With this blend of tumbling and skiing, nothing much slowed down the Eriksen boys, and that included the German army. When the Nazis invaded Norway during the second World War, Marius Jr. slipped over the border and made his way to Britain, where he signed on with the Royal Air Force and shot down 14 German planes before he was captured and interred in a German prison camp.
Meanwhile, back on the homefront, Stein, then a young teenager, was skiing with more passion than ever. The occupying Germans forbade any skiing competitions among the locals unless Germans were also involved. Stein and his friends did precisely what they were told not to do, regularly avoiding the German troops on their way to bootleg competitions they'd hold deep in the woods.
It wasn't a pampered or sophisticated training camp, but it worked wonders nonetheless. Unshaped by any other mold, Stein became his own brand of skier, as unique as they come.

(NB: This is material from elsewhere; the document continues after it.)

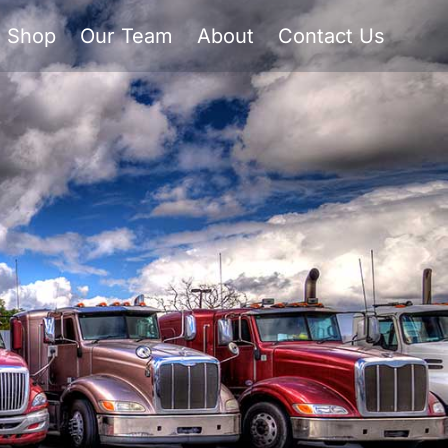
Shop
Our Team
About
Contact Us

By the time the 1952 Olympics came along, the world saw just how unique as Eriksen won the giant slalom with his new and controversial reverse shoulder turns. Instead of turning his shoulders in the directions of his skis while rounding a racing gate, Stein would turn his shoulders in the opposite direction, enabling him to cut much closer to the gate and carve a much straighter line than the conventional turns of the day. The reverse shoulder - which would merely revolutionize downhill skiing - seemed to defy gravity and required catlike reflexes, but then that was no problem for Eriksen the gymnast.
So astounding were Stein's breatkthroughs that at the conclusion of the '52 Games he was summoned to King Haakon's palace in Oslo, where he became the first alpine skier to be awarded the Holmenkollen Medal.

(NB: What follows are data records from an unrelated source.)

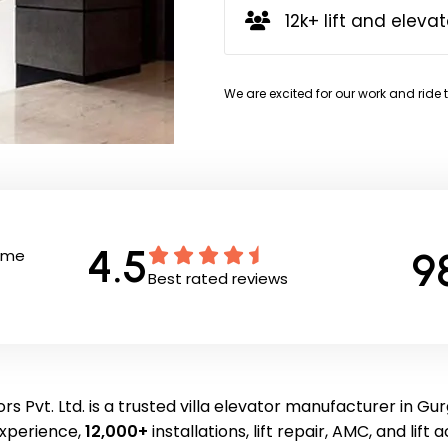
12k+ lift and elevat
We are excited for our work and ride 
4.5
9
Time
Best rated reviews
rs Pvt. Ltd. is a trusted villa elevator manufacturer in Gu
experience,
12,000+
installations, lift repair, AMC, and lift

Like Norway's Sonja Henie some 16 years before him, Eriksen took his Olympic fame to America, where it paid off handsomely. He became skiing's first international superstar, finally settling in Utah as the director of skiing at first the Park City Ski Area and currently at the Deer Valley Resort. It is at the lodge at Deer Valley that bears his name that his Holmenkollen medal, along with his gold and silver medals from the '52 Games, are on display.

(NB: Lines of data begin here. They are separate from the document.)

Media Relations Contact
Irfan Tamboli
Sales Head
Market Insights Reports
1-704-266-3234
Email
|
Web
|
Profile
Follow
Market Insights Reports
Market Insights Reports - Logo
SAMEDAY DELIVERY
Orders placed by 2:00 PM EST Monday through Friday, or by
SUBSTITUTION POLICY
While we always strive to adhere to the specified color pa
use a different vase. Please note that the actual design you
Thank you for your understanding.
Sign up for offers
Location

Stein Eriksen is usually on display at Deer Valley too, skiing daily, as he has for most of his 66 years. But this weekend he will not be doing any reverse shoulder turns at the Utah resort he put on the map. In two days, when the Olympic flag is carried into Lillehammer's Lysgardsbakkene Arena Saturday afternoon, Stein Eriksen will help carry it in. Simon Slattvik will be there too, of course, and Hjalmar Andersen and Hallgeir Brenden and Arnfinn Bergman. All the gold medal winners of '52, still going strong, still carrying the flag . . . and the flame.